Arcadia instituted the program this school year as part of an effort to toughen its truancy policy and recoup state subsidies for attendance.

"Absenteeism was increasing; truancy was increasing," Payne said. "We could see a trend."

The program, started in October, is reserved for students who have missed at least a full day of school.

In theory, they must attend one Saturday school class for every day of school they missed, but Payne said no student has been asked to attend more than four consecutive Saturday sessions. Some truants have ditched a week or more of school, he said, and there are not enough Saturday sessions in the school year for all of them to catch up.

Saturday school classes are not held on holiday weekends or on days when college entrance examinations are scheduled.

The program, Payne added, isn't intended to "do the student in."

'Apache Lotto'

In addition to Saturday school, Arcadia High has started an "Apache Lotto" game in which students selected at random each week can win $5 or more if they did not miss class the two previous days.

If the winners did miss class, the money is rolled over to the following week's drawing, said Payne. So far, the largest jackpot was $15.

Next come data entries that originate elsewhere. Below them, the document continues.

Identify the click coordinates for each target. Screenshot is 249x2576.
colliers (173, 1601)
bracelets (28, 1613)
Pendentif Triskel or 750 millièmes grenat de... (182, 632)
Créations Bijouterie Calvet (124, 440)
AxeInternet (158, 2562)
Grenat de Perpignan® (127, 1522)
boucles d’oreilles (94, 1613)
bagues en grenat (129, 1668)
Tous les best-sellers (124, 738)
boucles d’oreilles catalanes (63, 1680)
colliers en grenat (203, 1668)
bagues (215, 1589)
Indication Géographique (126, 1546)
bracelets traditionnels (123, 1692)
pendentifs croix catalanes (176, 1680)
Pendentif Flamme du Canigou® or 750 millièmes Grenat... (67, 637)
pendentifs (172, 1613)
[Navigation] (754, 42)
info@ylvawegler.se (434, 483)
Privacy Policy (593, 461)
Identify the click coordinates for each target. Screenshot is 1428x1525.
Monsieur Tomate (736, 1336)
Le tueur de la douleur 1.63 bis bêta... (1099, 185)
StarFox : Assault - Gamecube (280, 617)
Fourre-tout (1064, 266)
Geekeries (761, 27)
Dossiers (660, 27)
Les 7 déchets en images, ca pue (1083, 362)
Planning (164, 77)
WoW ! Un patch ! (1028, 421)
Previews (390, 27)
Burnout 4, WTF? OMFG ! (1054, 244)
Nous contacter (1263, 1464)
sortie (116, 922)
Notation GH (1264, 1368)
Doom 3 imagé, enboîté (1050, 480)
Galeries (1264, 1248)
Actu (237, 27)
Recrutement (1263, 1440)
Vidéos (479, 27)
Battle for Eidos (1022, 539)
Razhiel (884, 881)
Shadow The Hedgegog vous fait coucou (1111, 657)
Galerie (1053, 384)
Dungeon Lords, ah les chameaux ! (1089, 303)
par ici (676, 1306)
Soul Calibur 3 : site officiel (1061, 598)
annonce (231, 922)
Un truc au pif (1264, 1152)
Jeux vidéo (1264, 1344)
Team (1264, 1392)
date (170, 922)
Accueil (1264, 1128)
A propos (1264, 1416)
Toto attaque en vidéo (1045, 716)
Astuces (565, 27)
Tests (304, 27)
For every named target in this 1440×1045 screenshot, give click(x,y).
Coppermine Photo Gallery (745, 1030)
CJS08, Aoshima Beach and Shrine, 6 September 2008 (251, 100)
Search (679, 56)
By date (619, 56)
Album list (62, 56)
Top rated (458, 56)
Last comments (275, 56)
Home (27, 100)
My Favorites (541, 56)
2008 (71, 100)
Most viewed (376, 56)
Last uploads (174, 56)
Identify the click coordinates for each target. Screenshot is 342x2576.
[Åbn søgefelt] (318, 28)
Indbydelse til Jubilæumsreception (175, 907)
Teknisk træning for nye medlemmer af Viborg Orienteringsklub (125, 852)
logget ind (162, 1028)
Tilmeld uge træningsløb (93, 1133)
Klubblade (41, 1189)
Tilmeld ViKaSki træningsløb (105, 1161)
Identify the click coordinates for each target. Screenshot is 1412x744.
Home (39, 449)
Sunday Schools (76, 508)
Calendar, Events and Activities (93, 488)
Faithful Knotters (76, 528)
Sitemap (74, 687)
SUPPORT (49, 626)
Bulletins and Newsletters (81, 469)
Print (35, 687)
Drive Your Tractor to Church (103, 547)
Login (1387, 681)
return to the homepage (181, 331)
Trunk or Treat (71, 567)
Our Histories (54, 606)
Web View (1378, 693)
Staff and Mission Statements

Money for the game comes from the student government.

In the past, truants were sent to Saturday Work Detail, where they joined students sent there for breaking school rules such as smoking or fighting. Students on work detail must do chores such as picking up trash on campus.

The number of students required to report for work detail hit a high of 120 on some Saturdays, said Payne. The school, which has 2,000 students, did not recover any state money by sending truants to work detail.

One recent Saturday, seven students dragged themselves out of bed early to attend the 8 a.m.-to-noon School on Saturday classes. Those who ditch Saturday school face suspension, said Payne.

"Somewhere down the road, they can be transferred to an alternative school," said Payne. "It's not in their best interest to be suspended."

The night before, a school employee telephoned each student's home to leave a message about the consequences of failing to attend.

For Mike Messina, 15, getting that call ended his technique of hanging up on the computerized telephone calls the school makes to possible truants. The calls, featuring Payne's voice, are made between 5:30 p.m. and 9:30 p.m. after a student has missed three or more classes.

The computer makes 275 to 300 calls a day, Payne said. If anyone answers the phone, the computer registers "message received."

"I intercepted all the calls from the school," said Messina, a sophomore who recently ditched a week and a half of school. "I had it planned so perfect."

But the system caught up with him when the school employee made a live call.

At Saturday school a few weeks ago, Messina and six fellow truants, including Mitchell, sat quietly reading or doing homework. An adult proctor made sure they stayed. If students run out of homework, proctors give them work sheets covering subjects such as math or history.

"We haven't had to use (the work sheets) yet," said Michael Simuniello, a fourth-grade teacher who works as a proctor.

At the first Saturday school class Simuniello supervised, he found one of his former fourth-grade students on the roll.